Every line of the listing that contains the word "avoid" is to be copied out.

Segment Open

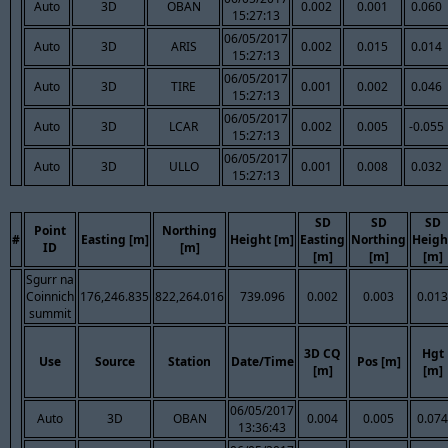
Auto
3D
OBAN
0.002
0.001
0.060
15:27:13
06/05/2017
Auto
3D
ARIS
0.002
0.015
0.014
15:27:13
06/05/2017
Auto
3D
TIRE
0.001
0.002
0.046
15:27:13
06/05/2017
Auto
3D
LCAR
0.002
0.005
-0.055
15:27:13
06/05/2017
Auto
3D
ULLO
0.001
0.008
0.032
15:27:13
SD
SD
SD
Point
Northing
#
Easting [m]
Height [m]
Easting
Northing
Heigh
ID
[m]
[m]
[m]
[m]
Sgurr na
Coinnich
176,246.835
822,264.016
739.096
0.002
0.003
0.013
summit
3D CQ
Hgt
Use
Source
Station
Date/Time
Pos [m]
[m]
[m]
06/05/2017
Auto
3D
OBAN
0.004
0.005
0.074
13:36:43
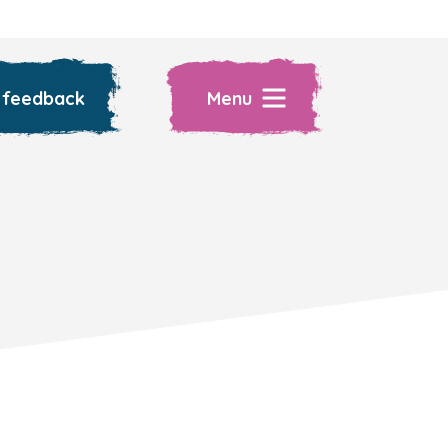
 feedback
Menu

Segment Closed
Segment Open

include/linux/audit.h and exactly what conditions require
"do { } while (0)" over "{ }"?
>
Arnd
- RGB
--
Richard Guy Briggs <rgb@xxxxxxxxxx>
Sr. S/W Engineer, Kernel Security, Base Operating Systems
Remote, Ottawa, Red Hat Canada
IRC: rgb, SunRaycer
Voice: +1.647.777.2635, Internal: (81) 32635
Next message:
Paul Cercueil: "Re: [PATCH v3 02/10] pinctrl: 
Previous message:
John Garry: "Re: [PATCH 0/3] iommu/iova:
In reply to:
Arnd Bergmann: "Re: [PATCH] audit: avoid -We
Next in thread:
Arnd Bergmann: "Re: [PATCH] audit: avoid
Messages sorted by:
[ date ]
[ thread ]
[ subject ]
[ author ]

Segment Closed
Segment Open

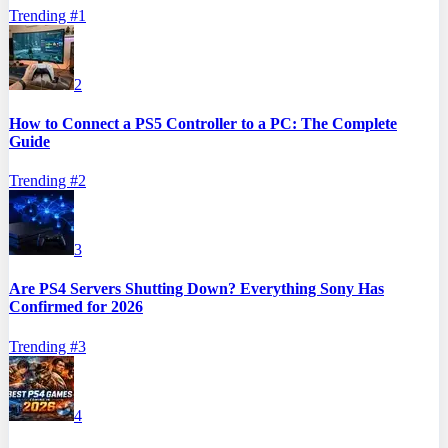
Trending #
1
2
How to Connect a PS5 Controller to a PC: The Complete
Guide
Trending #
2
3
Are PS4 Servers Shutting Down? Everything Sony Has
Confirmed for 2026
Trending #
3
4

Segment Closed

> [RESPONSE TO THIS EXERCISE]
Arnd Bergmann: "Re: [PATCH] audit: avoid -We
Arnd Bergmann: "Re: [PATCH] audit: avoid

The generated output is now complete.